%%

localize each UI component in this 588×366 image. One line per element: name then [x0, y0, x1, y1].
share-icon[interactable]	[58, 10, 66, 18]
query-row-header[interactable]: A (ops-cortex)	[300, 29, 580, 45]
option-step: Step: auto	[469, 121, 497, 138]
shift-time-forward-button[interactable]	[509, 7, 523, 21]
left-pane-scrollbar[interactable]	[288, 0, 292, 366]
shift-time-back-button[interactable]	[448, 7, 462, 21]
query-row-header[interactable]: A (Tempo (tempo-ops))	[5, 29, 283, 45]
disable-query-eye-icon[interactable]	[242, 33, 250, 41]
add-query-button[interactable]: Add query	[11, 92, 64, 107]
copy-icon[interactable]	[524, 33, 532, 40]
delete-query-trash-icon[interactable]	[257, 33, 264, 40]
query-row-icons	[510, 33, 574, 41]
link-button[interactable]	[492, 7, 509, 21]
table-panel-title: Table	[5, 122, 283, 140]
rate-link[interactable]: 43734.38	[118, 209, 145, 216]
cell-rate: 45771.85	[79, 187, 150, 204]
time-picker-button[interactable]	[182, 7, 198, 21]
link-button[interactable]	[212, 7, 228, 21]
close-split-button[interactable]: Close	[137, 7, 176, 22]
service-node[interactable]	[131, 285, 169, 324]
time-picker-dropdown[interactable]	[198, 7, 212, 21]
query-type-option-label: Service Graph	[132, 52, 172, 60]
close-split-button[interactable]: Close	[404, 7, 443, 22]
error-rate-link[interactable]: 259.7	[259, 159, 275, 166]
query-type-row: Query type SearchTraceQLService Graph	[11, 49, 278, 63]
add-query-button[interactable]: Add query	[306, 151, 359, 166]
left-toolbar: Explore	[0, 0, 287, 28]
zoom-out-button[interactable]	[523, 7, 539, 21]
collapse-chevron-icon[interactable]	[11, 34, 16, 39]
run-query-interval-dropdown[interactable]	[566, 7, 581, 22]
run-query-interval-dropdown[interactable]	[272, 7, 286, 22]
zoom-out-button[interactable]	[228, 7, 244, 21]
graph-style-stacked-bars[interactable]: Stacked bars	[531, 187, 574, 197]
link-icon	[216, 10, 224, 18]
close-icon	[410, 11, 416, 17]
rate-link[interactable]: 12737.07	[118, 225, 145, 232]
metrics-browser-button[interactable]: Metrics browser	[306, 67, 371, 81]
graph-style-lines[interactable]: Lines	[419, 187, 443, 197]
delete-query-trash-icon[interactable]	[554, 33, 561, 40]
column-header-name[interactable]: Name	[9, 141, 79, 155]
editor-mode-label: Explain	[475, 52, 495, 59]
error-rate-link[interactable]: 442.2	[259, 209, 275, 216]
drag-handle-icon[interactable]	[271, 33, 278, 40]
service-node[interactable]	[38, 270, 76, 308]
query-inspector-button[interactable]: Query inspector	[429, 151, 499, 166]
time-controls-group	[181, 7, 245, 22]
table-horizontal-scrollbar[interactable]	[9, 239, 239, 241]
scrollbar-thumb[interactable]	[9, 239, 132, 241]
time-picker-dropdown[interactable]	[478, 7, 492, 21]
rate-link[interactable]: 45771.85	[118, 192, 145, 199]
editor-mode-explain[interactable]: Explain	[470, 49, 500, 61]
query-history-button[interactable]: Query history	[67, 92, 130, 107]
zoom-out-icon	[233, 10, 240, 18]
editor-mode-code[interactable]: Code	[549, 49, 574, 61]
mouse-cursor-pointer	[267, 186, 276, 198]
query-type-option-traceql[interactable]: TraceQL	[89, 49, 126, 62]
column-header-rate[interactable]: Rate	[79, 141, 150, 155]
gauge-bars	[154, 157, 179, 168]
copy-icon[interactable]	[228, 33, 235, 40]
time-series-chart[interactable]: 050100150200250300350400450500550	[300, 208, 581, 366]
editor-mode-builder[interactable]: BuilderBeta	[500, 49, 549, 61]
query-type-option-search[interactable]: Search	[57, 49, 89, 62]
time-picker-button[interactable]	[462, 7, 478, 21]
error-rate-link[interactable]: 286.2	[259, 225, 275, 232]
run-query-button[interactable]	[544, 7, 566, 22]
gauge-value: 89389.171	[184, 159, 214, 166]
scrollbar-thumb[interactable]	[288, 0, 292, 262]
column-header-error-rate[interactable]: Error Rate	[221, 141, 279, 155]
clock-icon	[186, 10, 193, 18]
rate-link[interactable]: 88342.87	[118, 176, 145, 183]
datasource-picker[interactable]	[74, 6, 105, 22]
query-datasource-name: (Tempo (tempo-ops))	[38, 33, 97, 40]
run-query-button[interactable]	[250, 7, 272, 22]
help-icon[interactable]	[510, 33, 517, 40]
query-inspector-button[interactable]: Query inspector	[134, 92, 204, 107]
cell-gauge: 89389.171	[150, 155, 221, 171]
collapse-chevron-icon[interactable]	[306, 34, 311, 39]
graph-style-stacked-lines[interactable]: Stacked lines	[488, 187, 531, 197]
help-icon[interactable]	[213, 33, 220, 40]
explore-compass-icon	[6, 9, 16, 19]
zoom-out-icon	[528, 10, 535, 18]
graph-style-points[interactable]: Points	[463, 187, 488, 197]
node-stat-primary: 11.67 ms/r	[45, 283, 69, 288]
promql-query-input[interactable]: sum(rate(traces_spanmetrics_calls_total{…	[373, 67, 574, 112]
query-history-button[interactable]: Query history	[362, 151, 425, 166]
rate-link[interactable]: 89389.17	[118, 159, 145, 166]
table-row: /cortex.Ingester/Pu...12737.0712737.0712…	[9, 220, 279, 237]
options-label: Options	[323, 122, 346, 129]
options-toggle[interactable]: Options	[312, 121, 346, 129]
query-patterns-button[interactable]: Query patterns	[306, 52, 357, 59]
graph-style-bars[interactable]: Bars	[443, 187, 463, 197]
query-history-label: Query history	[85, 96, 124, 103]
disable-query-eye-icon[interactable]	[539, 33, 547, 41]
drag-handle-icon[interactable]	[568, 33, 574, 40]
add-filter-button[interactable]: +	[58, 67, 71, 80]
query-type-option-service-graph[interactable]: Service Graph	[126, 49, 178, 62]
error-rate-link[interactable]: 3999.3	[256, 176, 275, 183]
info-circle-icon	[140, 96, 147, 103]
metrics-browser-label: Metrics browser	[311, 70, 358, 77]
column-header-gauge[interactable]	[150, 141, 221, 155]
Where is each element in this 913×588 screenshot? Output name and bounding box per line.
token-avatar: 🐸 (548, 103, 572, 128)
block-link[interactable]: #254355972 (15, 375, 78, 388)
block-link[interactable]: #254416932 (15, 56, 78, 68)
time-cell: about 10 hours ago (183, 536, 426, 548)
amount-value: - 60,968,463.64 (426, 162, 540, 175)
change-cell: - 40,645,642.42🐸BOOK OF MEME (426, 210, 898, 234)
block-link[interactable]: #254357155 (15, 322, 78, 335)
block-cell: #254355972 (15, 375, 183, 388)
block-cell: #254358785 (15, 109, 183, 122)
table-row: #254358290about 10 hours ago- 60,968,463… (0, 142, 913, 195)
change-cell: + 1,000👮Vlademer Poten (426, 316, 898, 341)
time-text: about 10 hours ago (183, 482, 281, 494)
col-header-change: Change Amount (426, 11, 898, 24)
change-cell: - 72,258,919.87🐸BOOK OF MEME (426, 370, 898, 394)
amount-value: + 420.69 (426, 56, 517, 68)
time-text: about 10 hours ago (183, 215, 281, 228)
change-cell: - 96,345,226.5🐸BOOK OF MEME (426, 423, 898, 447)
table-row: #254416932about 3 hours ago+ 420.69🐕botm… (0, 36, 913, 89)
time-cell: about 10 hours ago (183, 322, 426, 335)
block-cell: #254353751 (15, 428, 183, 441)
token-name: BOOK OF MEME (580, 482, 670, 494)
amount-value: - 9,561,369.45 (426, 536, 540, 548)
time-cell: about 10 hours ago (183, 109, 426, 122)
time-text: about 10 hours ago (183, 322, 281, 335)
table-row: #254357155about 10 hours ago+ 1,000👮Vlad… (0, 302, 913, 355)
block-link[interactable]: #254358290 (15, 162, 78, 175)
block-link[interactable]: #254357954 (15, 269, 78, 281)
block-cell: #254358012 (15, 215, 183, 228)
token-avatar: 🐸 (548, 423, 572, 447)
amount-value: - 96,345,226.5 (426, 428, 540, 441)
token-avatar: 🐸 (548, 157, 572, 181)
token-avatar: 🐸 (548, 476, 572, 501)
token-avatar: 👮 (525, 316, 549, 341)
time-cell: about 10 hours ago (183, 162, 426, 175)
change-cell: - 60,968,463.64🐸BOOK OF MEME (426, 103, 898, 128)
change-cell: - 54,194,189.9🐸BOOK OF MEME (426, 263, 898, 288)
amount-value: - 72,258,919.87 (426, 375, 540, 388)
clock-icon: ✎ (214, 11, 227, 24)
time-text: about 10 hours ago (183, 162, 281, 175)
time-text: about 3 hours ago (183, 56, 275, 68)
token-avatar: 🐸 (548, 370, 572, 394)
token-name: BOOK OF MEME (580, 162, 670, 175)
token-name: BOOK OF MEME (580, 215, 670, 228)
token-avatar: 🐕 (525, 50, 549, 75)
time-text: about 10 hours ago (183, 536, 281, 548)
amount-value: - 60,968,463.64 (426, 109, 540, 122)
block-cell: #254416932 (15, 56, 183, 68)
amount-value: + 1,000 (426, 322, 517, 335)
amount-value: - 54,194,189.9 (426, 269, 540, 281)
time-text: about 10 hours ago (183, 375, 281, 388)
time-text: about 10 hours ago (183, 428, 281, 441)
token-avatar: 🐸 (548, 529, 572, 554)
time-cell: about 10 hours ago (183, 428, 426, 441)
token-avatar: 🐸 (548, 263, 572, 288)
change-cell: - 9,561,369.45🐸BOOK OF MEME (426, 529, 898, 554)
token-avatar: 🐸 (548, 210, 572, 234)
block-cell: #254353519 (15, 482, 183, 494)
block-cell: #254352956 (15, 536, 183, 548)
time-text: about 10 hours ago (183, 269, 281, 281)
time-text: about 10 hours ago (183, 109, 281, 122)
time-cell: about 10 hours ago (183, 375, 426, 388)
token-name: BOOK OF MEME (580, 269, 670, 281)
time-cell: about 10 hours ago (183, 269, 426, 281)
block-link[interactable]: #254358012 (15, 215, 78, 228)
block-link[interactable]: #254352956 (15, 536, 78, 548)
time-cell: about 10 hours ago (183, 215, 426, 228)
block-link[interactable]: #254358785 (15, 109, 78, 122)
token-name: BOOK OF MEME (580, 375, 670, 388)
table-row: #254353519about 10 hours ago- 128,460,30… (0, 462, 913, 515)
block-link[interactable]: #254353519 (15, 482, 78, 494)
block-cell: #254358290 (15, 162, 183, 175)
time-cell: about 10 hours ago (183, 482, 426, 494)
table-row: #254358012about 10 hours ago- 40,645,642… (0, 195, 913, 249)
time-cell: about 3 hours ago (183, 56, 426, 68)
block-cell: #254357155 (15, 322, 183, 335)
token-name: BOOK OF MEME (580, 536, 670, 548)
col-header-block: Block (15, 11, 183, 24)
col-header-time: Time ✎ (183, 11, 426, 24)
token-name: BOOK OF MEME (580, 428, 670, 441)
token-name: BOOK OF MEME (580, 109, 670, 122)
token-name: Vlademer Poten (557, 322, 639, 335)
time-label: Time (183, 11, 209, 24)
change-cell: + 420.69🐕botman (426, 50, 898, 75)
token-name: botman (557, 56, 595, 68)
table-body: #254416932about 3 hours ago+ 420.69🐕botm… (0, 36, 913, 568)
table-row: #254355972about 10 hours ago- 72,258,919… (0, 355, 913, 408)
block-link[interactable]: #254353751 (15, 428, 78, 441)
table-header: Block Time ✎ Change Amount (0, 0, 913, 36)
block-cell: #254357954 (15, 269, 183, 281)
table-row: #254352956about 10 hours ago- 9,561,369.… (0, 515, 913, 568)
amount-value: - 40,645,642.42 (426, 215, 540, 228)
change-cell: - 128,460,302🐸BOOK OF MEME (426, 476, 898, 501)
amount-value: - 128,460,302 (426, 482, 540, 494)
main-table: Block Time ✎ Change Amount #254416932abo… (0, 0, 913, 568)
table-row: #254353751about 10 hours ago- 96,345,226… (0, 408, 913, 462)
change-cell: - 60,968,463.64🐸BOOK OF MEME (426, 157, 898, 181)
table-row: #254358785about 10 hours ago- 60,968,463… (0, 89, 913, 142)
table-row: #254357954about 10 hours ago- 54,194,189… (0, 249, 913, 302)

%%

» Requirement: Please copy out each line in the entries that mentions the string "header".

» Answer space:
query-row-header[interactable]: A (ops-cortex)	[300, 29, 580, 45]
query-row-header[interactable]: A (Tempo (tempo-ops))	[5, 29, 283, 45]
column-header-name[interactable]: Name	[9, 141, 79, 155]
column-header-rate[interactable]: Rate	[79, 141, 150, 155]
column-header-error-rate[interactable]: Error Rate	[221, 141, 279, 155]
column-header-gauge[interactable]	[150, 141, 221, 155]
col-header-change: Change Amount (426, 11, 898, 24)
col-header-block: Block (15, 11, 183, 24)
col-header-time: Time ✎ (183, 11, 426, 24)
table-header: Block Time ✎ Change Amount (0, 0, 913, 36)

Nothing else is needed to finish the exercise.